The Ugly Duckling is my favorite story about how everything is okay as long as you eventually become hot.
You legally aren’t married until someone says, “haha but seriously” in their wedding speech.
Just so you know – you’re not the first one to make the sign of the cross when watching me eat
Hi, fire department? My cat is in a tree. Television has taught me that this is your problem.
“Daddy, what’s for breakfast?”
“Its 5am. Anything you can reach”
[moving day]
Me: Here we go. Bye house.
Husband: You forgot the kids.
Me: I filled out a change of address card. They’ll find us eventually.
luke: yoda, i wish for…….. your freedom
yoda: i’m not a genie. i’m a person like you. i just look really weird
Me: oh the usual- just shedding some skin cells and still fascinated with champagne bubbles and tree bark.
Friend: why can’t you ever just say “fine thanks”?
My goal was to look good in a bikini this summer, but the call of the warm bread dipped in oil is stronger.
If you balance your medication correctly you can blank out an entire morning meeting.
Lao Tzu:
A journey of a thousand miles begins with a single stepLao Tzu [after having kids]:
It now takes a thousand steps before I even start a journey, godDAMMIT
Sometimes when I’m sitting in a swivel chair, I’ll turn around quickly and smile and pretend I’m in the opening credits of a sitcom
So I used to wonder about people that paid a fortune for those little bottles of Evian water until I read it backwards…

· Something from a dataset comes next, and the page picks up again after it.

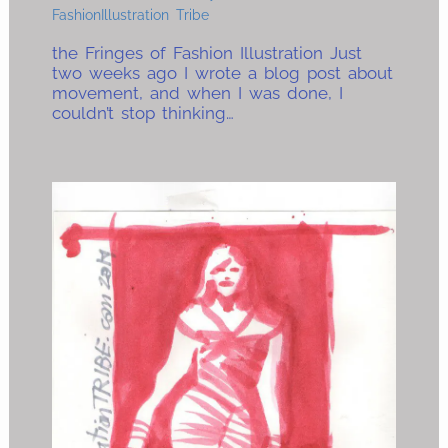
FashionIllustration Tribe
the Fringes of Fashion Illustration Just
two weeks ago I wrote a blog post about
movement, and when I was done, I
couldn’t stop thinking…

Hansel and Gretel is my favorite story about two kids who break into an old lady’s house, steal her stuff, and murder her.
A Peeping Tom was hospitalized after falling out of a tree. Appropriately in the ICU.
Sorry I commented on that video of your kid taking his first steps with “aw look you taught it how to walk on its hind legs!”
Someone asked me how much I normally spend on a bottle of wine.
Answering “usually an hour” wasn’t the right answer. I know this now.
If you want to block me because I post too many bird puns…
Well, toucan play at that game.
When someone asks me why I’m in a wheelchair, I want to say something ridiculous like, “I’m not standing up until my grandson gets a Golden Ticket to Willy Wonka’s Chocolate Factory.”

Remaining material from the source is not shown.